Ik kreeg Etienne uit Montpellier (aan de Middellandse zee) als buddy. Onder water een vergelijkbaar beeld als de eerste duik. Alleen wat meer gorgonen en zeeanemonen. We zagen naast hele scholen steenbolken ook nu weer harders, maar ook enkele lipvissen. Dat stelden we later op de boot m.b.v. het fotoboek vast. Ook zagen we plotseling een sepia recht voor ons. We waren inmiddels al weer gestegen tot 5 meter diepte. Met 2 buddyparen volgden we de sepia, die langzaam voor ons uit zwom, tot de stroming ons dwong de achtervolging op te geven. Zo gauw je uit de luwte van de rotspunt kwam, voelde je de stroming snel in kracht toenemen.

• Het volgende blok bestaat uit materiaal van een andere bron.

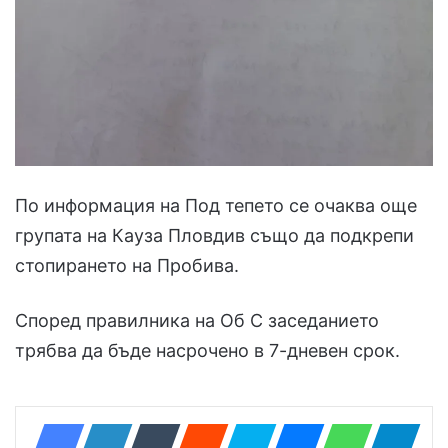
По информация на Под тепето се очаква още
групата на Кауза Пловдив също да подкрепи
стопирането на Пробива.
Според правилника на Об С заседанието
трябва да бъде насрочено в 7-дневен срок.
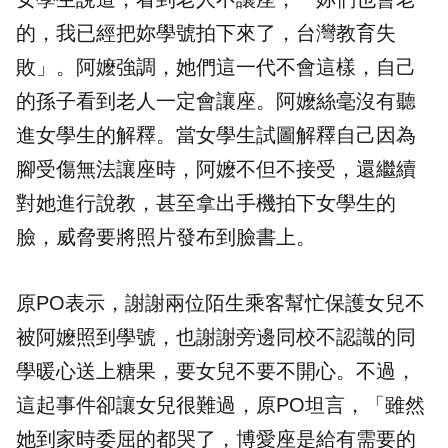
的，我已經把妳學號拍下來了，台灣教育失
敗」。阿嬤強調，她們這一代不會這樣，自己
的孫子看到老人一定會讓座。阿嬤絲毫沒有聽
進女學生的解釋。當女學生試圖解釋自己因為
腳受傷無法讓座時，阿嬤不但不接受，還繼續
對她進行說教，甚至拿出手機拍下女學生的
臉，威脅要將照片發布到臉書上。
原PO表示，謝謝兩位陌生乘客幫忙保護女兒不
被阿嬤照到學號，也謝謝旁邊同校不認識的同
學暖心送上糖果，要女兒不要不開心。不過，
這起事件卻讓女兒很難過，原PO坦言，「雖然
她到家時委屈的都哭了，博愛座是給有需要的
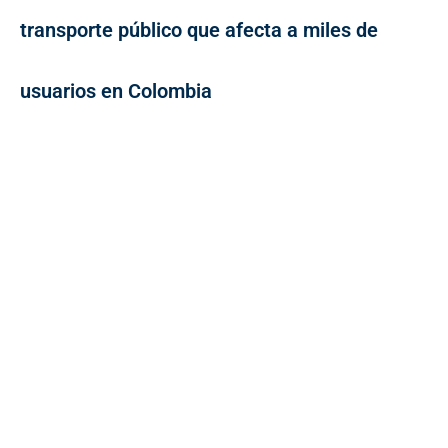
transporte público que afecta a miles de
usuarios en Colombia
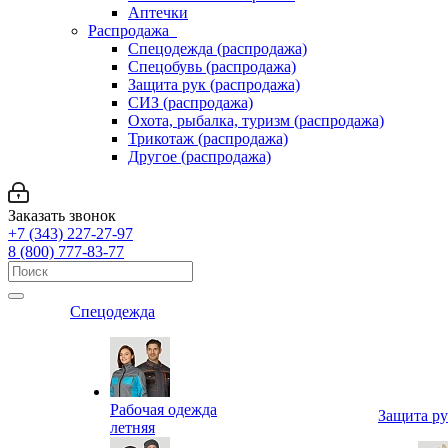
Аптечки
Распродажа
Спецодежда (распродажа)
Спецобувь (распродажа)
Защита рук (распродажа)
СИЗ (распродажа)
Охота, рыбалка, туризм (распродажа)
Трикотаж (распродажа)
Другое (распродажа)
Заказать звонок
+7 (343) 227-27-97
8 (800) 777-83-77
Спецодежда
Рабочая одежда
Защита р
летняя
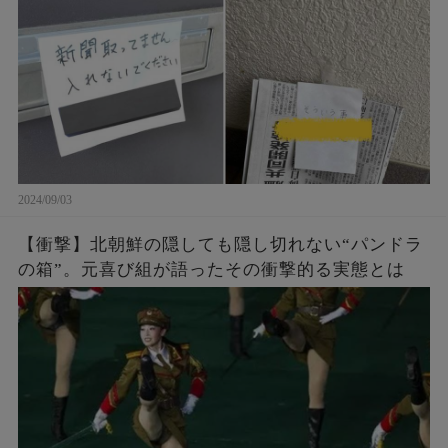
2024/09/03
【衝撃】北朝鮮の隠しても隠し切れない“パンドラ
の箱”。元喜び組が語ったその衝撃的る実態とは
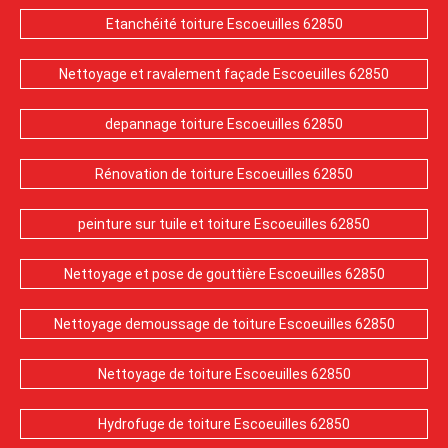
Etanchéité toiture Escoeuilles 62850
Nettoyage et ravalement façade Escoeuilles 62850
depannage toiture Escoeuilles 62850
Rénovation de toiture Escoeuilles 62850
peinture sur tuile et toiture Escoeuilles 62850
Nettoyage et pose de gouttière Escoeuilles 62850
Nettoyage demoussage de toiture Escoeuilles 62850
Nettoyage de toiture Escoeuilles 62850
Hydrofuge de toiture Escoeuilles 62850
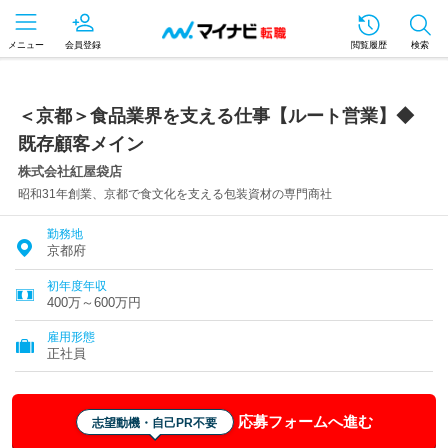
メニュー
会員登録
閲覧履歴
検索
＜京都＞食品業界を支える仕事【ルート営業】◆
既存顧客メイン
株式会社紅屋袋店
昭和31年創業、京都で食文化を支える包装資材の専門商社
勤務地
京都府
初年度年収
400万～600万円
雇用形態
正社員
応募フォームへ進む
志望動機・自己PR不要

Op de terugweg hadden we dit keer kalme zee, zodat we het redelijk droog hielden. Na de invulling van het logboek nam ik afscheid van Etienne en de overige duikers.
Samen met mijn vrouw heb ik veel gewandeld in de omgeving. Met een gedetailleerde kaart en de niet altijd even duidelijke wegwijzers kwamen we interessante dingen tegen. We hebben een keer een stuk meegelopen met 2 dames uit Caen. Samen bakkeleien over de juiste looprichting was best leuk. Zolang de Fransen maar niet te snel praatten en moeite wilden doen om je te begrijpen, viel de communicatie best mee. Ook op de camping kon je dan best een praatje maken met deze en gene. Er waren ook wel enkele Nederlanders, een Duitse buurman en de nodige Engelsen. Tijdens wandelingen kwamen we langs twee Benedictijner kloosters. Eén klooster met broeders en een klooster met zusters. Je werd daar gastvrij ontvangen.
Bij laag water waren er elke dag tientallen oudere Fransen bezig om kokkels en andere schelpdieren te zoeken in het drooggevallen slib. Als je een gesprek aanging, kreeg je alle uitleg die je maar wilde, inclusief recepten om ze klaar te maken.
Als je jezelf open opstelt en probeert hun in het Frans aan te spreken, kun je een heel fijne vakantie hebben in Frankrijk. Het gezegde: “ Frankrijk is een mooi land, maar jammer dat er zoveel Fransen wonen” gaat, wat mij betreft niet op.
De interactie met de Fransen , de leuke omgeving en de prachtige onderwaterwereld, zijn de ingrediënten voor een fijne vakantie.